● What is being asked
Within the lines below, find those that hold the string "Software" and copy each one.

[Transcribed page contents]
----------------------------------------

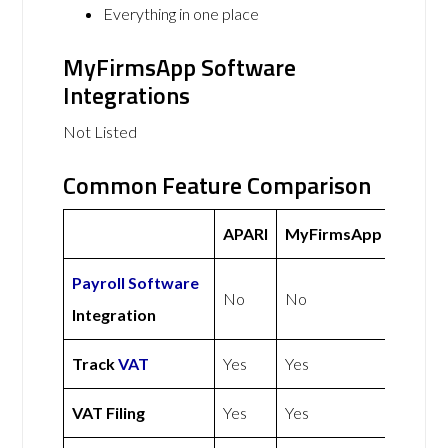
Everything in one place
MyFirmsApp Software
Integrations
Not Listed
Common Feature Comparison
APARI
MyFirmsApp
Payroll Software
No
No
Integration
Track
VAT
Yes
Yes
VAT Filing
Yes
Yes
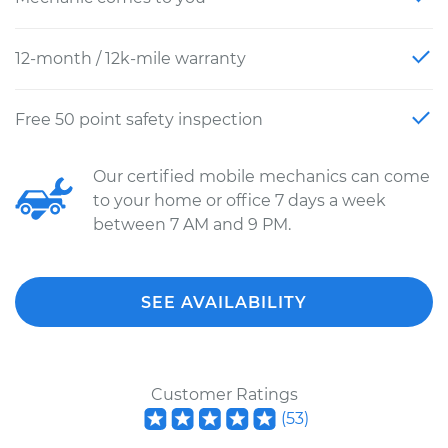
12-month / 12k-mile warranty
Free 50 point safety inspection
Our certified mobile mechanics can come
to your home or office 7 days a week
between 7 AM and 9 PM.
SEE AVAILABILITY
Customer Ratings
(
53
)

----------------------------------------

● Exercise result
MyFirmsApp Software
Payroll Software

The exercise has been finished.